I was thinking about this recently.

How do I teach consequences?

Well, let's start with how I teach about Shroedinger's cat, to take today's example of what DS wanted to know about. (I know it's Shr?dinger but I can't have the o-umlaut here). There's a lot to explain first. But to DS, it's just a picture of a cat on the cover of a book Mammy is reading. He doesn't need to know much about quantum theory just yet, nor does he need to think about trapping cats in boxes with a radioactive source. I can explain to him that the act of observing changes the thing observed; that we don't know something until we've seen it. So do we know if there are Moose on the farm? (DS asked that one.) Let's find out. There may not be, according to what we know from before, but we don't know if we don't look. I think not, but I'm not always right (is it OK to teach our childer that?). OK, so there were no moose, but that's Shroedinger's cat sort of stuff that a 2-year-old can almost understand. You don't tell him that the moose were there and weren't there but they only were definately not there when we went out and looked.

So how do I teach consequences?
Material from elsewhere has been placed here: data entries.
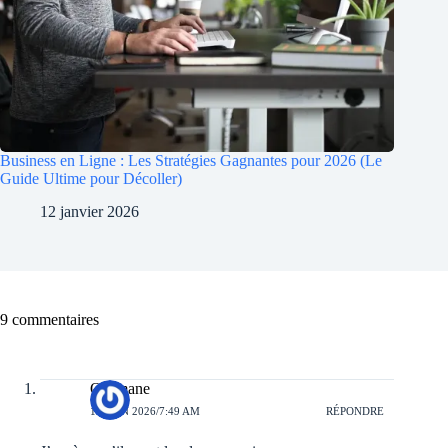
Business en Ligne : Les Stratégies Gagnantes pour 2026 (Le
Guide Ultime pour Décoller)
12 janvier 2026
9 commentaires
Ousmane
13 JUIN 2026/7:49 AM
RÉPONDRE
Can I teach that every action has an equal and opposite reaction? Yes. I can teach DS that if he does ABC then XYZ happens. And he can see that's logical - if he pushes a train, it moves. If he pulls the light cord in the bathroom, the light comes on. Push the buzzer and the bell rings. Hit Mammy and she stops cuddling you. Those are all logical reactions.

WRT smacking, that's rarely logical beyond the "you do that and you get a smack." Why do you get a smack? Mammy stops cuddling because she is hurt, the TV turns on because you press a button, Da reads a book when you take him one... why if I get my train set out when you've just put it away do I get a smack? Makes no sense.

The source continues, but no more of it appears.